3.2.3 Server Service

The server service, constructed from a Dockerfile in the Server context, acts as the core processing unit within the system. By linking to Mosquitto, MongoDB, and Kafka, it establishes connections to key components for data processing and analysis. The server service processes incoming data streams, conducts real-time analytics, and stores results in the MongoDB database. It serves as the central hub for data manipulation and decision-making.

3.2.4 Mongo Service

MongoDB Express Service provides a user-friendly web interface for managing the MongoDB database. By configuring the connection settings to the MongoDB service, it allows users to interact with the database visually. This service simplifies database management tasks such as querying, updating, and deleting data, providing a convenient way to monitor and administer the stored information.

3.2.5 Kafka Service

The Kafka service, based on the Confluent Kafka image, enables real-time data streaming and processing. By connecting to Zookeeper for coordination, Kafka establishes a robust messaging system for handling data streams efficiently. With defined environment variables and port mappings, Kafka ensures high-throughput data transfer and fault-tolerant message processing, supporting the real-time analytics and decision-making processes within the system.

3.2.6 Zookeeper Service

Zookeeper, deployed using the Confluent Zookeeper image, serves as the distributed coordination platform for the system. By defining specific environment variables and ports, Zookeeper ensures seamless communication and synchronization among the various services. It plays a pivotal role in maintaining consistency and managing distributed resources across the system.

3.2.7 Sensor Service (for simulation)

The sensor service is built from a custom Dockerfile within the Data_collection context. It is responsible for collecting real-time data from sensors and devices. By linking to the MQTT service, the sensor service can publish data to specific MQTT topics for consumption by other services. This component plays a vital role in the initial data acquisition stage of the system.
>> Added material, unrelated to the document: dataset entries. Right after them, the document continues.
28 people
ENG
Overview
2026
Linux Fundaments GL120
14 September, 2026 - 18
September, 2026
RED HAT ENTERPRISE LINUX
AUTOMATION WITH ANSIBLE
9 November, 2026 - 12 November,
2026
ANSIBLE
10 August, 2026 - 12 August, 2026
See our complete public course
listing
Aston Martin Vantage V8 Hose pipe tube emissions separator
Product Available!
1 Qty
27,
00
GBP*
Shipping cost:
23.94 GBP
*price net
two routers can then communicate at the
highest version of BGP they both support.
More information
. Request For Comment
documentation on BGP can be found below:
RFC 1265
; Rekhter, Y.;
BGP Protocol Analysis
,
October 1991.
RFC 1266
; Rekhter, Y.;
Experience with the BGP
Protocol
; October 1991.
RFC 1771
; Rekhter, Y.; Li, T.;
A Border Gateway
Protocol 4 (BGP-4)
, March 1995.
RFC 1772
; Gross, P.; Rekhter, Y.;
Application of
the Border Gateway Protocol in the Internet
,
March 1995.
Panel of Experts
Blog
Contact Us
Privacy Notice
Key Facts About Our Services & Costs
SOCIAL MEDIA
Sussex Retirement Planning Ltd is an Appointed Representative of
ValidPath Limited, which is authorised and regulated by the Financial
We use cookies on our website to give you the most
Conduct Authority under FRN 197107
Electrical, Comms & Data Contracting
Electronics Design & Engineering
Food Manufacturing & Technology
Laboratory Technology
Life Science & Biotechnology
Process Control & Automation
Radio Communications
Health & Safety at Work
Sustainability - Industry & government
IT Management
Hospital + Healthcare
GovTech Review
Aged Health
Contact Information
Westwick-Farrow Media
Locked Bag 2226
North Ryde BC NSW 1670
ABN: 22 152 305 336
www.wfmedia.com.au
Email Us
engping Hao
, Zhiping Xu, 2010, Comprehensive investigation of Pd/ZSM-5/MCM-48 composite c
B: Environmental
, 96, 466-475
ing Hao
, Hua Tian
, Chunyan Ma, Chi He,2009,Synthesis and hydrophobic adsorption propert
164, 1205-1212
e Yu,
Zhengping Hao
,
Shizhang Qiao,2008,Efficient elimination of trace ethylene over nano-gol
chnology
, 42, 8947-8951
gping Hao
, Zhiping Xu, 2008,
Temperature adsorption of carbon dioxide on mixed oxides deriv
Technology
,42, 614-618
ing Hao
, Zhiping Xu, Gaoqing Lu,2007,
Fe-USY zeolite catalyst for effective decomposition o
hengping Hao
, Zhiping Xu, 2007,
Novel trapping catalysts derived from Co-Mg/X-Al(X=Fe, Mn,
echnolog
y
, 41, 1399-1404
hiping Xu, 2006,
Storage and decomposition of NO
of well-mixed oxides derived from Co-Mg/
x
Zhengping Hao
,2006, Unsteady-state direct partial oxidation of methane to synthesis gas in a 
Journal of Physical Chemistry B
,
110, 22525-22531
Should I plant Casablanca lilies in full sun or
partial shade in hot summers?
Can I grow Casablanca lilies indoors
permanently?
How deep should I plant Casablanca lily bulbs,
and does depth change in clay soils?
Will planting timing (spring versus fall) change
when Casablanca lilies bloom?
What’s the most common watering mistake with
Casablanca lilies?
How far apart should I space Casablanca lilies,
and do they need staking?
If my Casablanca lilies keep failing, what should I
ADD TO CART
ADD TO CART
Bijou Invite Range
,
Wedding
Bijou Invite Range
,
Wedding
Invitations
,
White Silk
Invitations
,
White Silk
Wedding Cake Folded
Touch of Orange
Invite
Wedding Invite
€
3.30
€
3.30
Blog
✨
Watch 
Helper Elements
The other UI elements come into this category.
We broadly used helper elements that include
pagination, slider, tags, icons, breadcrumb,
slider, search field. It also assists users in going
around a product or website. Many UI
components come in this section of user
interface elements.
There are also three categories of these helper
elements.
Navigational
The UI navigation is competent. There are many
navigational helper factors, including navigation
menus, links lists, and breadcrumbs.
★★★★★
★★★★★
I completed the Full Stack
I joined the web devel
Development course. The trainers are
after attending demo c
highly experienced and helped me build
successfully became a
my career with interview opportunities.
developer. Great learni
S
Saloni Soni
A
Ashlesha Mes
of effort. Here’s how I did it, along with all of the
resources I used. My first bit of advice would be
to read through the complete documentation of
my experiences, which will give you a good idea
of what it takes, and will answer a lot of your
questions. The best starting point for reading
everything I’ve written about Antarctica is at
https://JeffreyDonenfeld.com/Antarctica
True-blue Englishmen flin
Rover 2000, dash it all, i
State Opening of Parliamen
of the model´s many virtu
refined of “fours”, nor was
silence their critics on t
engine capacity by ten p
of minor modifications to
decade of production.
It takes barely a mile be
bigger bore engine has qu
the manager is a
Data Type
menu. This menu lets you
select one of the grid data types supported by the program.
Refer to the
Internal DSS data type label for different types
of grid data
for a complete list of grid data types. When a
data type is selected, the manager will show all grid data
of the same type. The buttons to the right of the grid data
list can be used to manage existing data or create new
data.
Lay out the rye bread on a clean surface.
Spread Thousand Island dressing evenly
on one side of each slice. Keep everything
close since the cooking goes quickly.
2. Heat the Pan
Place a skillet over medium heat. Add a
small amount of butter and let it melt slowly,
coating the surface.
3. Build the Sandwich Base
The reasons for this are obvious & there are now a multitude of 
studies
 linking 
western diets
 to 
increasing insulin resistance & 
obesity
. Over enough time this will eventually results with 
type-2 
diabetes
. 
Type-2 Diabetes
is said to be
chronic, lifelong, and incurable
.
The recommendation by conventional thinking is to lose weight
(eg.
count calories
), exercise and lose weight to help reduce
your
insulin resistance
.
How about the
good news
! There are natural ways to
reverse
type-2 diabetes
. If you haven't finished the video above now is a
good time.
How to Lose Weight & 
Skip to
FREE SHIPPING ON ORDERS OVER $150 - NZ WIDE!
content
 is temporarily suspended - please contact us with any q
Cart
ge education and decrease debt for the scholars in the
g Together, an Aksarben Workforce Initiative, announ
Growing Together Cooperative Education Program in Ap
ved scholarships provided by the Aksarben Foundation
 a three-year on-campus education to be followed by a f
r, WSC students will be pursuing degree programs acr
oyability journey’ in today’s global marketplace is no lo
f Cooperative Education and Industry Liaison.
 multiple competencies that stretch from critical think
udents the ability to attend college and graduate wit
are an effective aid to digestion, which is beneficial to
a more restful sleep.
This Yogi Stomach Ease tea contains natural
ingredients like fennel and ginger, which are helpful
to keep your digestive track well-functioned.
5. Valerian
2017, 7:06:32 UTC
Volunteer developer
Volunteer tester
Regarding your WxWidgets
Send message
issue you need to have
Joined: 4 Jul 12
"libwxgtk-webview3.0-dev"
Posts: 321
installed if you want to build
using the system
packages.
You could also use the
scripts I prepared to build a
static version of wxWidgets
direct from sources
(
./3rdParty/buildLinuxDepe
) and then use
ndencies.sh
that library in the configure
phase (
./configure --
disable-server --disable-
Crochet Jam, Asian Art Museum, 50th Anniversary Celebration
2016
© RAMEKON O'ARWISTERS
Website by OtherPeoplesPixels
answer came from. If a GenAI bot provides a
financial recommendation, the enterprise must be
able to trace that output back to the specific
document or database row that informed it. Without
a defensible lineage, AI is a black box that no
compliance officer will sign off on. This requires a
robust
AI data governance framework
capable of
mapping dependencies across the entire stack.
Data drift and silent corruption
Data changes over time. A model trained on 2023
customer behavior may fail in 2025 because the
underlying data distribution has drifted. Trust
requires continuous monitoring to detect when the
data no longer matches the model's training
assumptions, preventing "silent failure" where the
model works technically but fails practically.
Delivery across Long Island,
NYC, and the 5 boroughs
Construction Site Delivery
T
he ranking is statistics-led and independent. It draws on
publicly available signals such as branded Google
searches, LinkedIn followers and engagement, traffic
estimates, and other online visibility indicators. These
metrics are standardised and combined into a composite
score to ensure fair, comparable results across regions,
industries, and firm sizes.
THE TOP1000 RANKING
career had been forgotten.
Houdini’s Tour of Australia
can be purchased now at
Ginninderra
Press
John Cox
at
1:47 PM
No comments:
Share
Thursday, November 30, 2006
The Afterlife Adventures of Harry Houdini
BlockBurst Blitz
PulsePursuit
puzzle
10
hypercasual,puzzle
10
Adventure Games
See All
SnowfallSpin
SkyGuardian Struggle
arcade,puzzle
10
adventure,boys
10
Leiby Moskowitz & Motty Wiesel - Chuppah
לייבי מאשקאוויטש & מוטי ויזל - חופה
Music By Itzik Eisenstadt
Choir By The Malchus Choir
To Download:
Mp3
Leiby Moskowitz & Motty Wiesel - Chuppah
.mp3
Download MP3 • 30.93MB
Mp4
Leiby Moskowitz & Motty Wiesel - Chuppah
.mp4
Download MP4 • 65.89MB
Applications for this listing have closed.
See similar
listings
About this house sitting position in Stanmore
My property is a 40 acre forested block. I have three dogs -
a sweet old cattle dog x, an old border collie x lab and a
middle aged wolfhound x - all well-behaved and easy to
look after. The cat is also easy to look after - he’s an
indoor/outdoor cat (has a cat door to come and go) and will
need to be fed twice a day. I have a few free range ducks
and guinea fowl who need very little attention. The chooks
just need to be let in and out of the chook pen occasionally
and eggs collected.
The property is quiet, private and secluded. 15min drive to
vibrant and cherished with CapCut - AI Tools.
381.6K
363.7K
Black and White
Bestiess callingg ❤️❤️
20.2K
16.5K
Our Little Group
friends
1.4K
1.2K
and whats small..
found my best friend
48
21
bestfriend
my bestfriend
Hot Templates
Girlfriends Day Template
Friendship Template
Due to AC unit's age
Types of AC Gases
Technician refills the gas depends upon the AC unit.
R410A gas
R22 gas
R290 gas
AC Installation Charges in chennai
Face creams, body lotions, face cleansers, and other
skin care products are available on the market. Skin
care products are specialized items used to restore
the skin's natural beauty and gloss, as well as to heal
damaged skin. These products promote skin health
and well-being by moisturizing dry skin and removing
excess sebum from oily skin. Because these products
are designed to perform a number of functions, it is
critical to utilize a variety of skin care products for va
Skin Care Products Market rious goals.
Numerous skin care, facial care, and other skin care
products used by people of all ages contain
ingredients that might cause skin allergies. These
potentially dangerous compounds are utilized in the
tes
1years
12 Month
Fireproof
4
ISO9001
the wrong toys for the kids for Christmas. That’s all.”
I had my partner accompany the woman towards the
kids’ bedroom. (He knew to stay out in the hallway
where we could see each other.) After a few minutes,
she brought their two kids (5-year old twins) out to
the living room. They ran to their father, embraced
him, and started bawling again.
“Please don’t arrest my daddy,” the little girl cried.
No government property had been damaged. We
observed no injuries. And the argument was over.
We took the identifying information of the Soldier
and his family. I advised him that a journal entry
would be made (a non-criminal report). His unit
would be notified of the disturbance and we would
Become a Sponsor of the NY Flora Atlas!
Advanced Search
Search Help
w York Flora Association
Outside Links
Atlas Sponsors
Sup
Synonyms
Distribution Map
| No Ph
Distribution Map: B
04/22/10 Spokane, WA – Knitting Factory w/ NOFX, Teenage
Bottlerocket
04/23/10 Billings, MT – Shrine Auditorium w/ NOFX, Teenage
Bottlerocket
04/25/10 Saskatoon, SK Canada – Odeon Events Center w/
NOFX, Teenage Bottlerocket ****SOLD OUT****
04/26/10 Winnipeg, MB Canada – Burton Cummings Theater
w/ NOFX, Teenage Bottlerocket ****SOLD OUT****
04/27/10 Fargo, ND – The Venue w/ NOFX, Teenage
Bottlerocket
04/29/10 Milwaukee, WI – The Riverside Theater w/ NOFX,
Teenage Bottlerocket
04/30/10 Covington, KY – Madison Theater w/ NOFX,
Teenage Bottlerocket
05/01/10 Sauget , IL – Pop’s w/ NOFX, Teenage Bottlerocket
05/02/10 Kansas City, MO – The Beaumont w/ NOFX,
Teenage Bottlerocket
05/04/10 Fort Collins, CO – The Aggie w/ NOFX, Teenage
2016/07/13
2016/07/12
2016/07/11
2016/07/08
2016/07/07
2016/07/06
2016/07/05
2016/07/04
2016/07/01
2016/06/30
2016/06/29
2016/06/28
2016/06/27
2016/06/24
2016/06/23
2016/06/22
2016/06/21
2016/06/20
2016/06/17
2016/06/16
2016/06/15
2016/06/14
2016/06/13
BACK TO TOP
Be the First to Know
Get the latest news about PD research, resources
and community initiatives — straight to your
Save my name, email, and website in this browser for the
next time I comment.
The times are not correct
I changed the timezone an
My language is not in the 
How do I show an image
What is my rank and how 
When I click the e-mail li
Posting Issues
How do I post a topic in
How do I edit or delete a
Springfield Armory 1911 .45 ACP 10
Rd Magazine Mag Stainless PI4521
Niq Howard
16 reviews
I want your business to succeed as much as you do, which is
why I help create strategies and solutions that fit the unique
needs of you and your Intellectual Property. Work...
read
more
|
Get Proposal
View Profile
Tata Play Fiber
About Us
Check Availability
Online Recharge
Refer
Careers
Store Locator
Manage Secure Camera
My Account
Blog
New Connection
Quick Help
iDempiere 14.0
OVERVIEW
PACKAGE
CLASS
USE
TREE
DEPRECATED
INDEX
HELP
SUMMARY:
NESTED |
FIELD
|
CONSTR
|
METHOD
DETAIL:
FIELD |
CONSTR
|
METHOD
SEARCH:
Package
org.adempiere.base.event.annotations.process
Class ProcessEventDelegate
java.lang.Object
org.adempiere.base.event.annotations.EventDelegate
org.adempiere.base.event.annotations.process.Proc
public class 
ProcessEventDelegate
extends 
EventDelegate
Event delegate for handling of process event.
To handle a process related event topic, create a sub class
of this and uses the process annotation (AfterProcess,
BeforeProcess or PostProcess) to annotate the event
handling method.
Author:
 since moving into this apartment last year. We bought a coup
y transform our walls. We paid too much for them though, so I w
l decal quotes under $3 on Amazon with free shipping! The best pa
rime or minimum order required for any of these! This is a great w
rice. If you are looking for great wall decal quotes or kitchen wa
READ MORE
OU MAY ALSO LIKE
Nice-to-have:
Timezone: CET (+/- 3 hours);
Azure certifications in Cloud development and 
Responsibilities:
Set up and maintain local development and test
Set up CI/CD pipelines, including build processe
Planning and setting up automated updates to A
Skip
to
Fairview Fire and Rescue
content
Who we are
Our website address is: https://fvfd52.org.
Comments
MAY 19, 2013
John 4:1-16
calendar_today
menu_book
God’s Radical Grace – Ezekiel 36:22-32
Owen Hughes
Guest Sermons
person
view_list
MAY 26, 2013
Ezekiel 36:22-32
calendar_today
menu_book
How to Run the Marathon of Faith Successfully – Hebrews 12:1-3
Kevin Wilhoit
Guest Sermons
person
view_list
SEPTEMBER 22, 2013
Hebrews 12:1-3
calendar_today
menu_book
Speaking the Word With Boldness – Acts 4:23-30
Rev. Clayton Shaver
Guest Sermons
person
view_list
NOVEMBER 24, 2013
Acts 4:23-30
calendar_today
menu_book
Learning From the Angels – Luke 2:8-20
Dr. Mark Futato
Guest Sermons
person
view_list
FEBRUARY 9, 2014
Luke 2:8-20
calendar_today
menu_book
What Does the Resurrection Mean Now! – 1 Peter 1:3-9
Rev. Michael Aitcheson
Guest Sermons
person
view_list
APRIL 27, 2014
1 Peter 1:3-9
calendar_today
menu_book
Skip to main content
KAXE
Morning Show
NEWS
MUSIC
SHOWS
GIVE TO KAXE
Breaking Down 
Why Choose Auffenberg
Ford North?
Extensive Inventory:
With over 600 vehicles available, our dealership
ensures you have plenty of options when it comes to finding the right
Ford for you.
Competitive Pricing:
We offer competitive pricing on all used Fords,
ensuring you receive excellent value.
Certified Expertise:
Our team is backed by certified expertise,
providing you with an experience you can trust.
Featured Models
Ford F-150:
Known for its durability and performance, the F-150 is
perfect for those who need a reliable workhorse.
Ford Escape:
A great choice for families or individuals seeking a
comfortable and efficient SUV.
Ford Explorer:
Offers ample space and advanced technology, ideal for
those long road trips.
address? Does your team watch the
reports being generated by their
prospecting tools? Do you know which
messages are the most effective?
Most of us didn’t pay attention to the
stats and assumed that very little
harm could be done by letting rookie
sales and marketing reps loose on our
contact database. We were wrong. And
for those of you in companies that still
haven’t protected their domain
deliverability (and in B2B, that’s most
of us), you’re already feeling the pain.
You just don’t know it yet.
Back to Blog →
3.2.8 Model Analysis Service(for simulation)

The model analysis service, built from a Dockerfile in the Models_analysis context, focuses on data analysis and modeling tasks. By depending on Kafka for data ingestion and processing, this service is dedicated to running complex algorithms, statistical models, and machine learning processes on the incoming data streams. It plays a critical role in extracting insights and patterns from the real-time data for decision support.

4. Relationships of Service

4.1 Flow Chart

Flow Chart

4.2 Sequence Diagram

Sequence Diagram

The relationships between the services in the Real-time Data Processing and Storage System are crucial for seamless operation and data flow.

4.3 Between Sensor Service and MQTT Service

The sensor service publishes data to MQTT topics on the Mosquitto broker, enabling other services to subscribe to and process the incoming data streams.

4.4 Between Server Service and MQTT, MongoDB, Kafka Services

The server service connects to Mosquitto for data ingestion, MongoDB for data storage, and Kafka for real-time data streaming and processing. It acts as the central processing unit that orchestrates data flow between these services.

4.5 Between Model Analysis Service and Kafka Service

The model analysis service relies on Kafka for receiving real-time data streams, processing them through analytical models, and generating insights. Kafka serves as the messaging backbone for data exchange between the model analysis service and other components.

4.6 Between Mongo Express Service and MongoDB Service

MongoDB Express interfaces with the MongoDB service, providing a visual management tool for interacting with the database. It enhances the usability and accessibility of the MongoDB database for administrators and users.

4.7 Between Kafka Service and Zookeeper Service

Kafka depends on Zookeeper for distributed coordination and management of topics, partitions, and offsets. Zookeeper ensures the reliability and consistency of Kafka's messaging system, facilitating seamless data streaming and processing.